Saved data entries
───
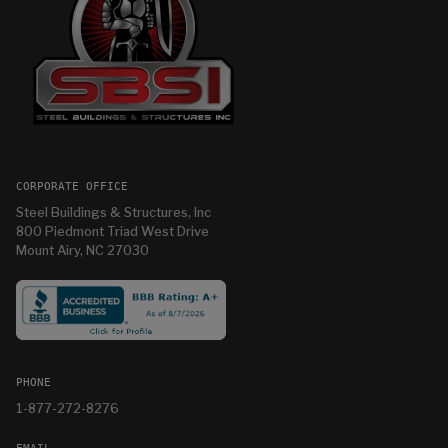
CORPORATE OFFICE
Steel Buildings & Structures, Inc
800 Piedmont Triad West Drive
Mount Airy, NC 27030
PHONE
1-877-272-8276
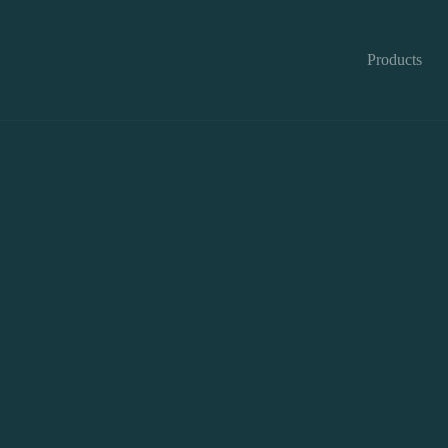
Products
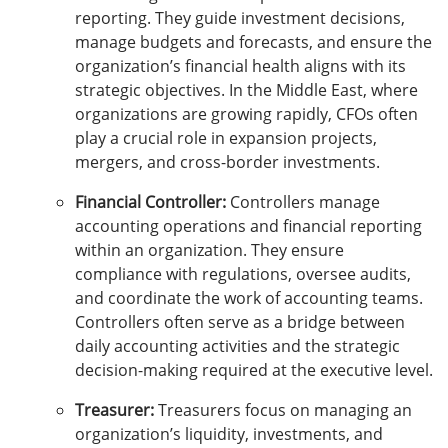
reporting. They guide investment decisions,
manage budgets and forecasts, and ensure the
organization’s financial health aligns with its
strategic objectives. In the Middle East, where
organizations are growing rapidly, CFOs often
play a crucial role in expansion projects,
mergers, and cross-border investments.
Financial Controller:
Controllers manage
accounting operations and financial reporting
within an organization. They ensure
compliance with regulations, oversee audits,
and coordinate the work of accounting teams.
Controllers often serve as a bridge between
daily accounting activities and the strategic
decision-making required at the executive level.
Treasurer:
Treasurers focus on managing an
organization’s liquidity, investments, and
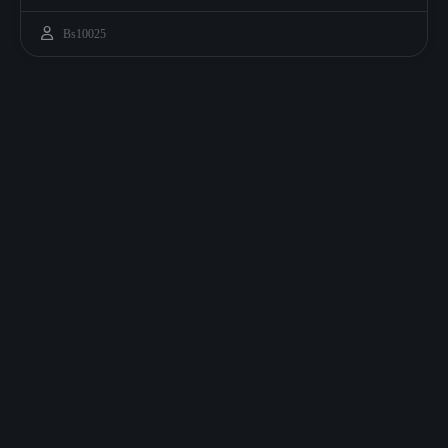
Bs10025
CRE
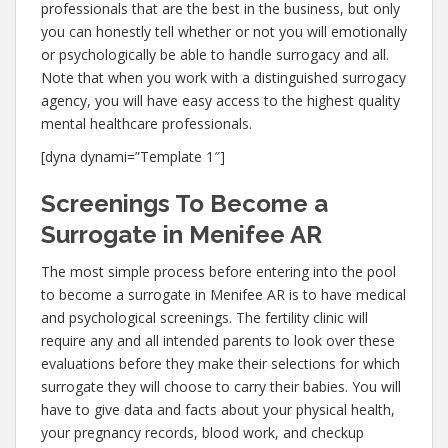
professionals that are the best in the business, but only
you can honestly tell whether or not you will emotionally
or psychologically be able to handle surrogacy and all.
Note that when you work with a distinguished surrogacy
agency, you will have easy access to the highest quality
mental healthcare professionals.
[dyna dynami=”Template 1″]
Screenings To Become a
Surrogate in Menifee AR
The most simple process before entering into the pool
to become a surrogate in Menifee AR is to have medical
and psychological screenings. The fertility clinic will
require any and all intended parents to look over these
evaluations before they make their selections for which
surrogate they will choose to carry their babies. You will
have to give data and facts about your physical health,
your pregnancy records, blood work, and checkup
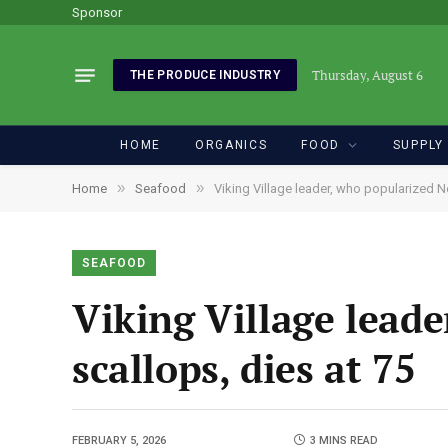
Sponsor
Thursday, August 6
THE PRODUCE INDUSTRY
HOME
ORGANICS
FOOD
SUPPLY
»
»
Home
Seafood
Viking Village leader, who popularized N
SEAFOOD
Viking Village lead
scallops, dies at 75
FEBRUARY 5, 2026
3 MINS READ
───
## Activity:
Once you have found every line above holding the word "will", copy those lines.

## Response area:
you can honestly tell whether or not you will emotionally
agency, you will have easy access to the highest quality
and psychological screenings. The fertility clinic will
surrogate they will choose to carry their babies. You will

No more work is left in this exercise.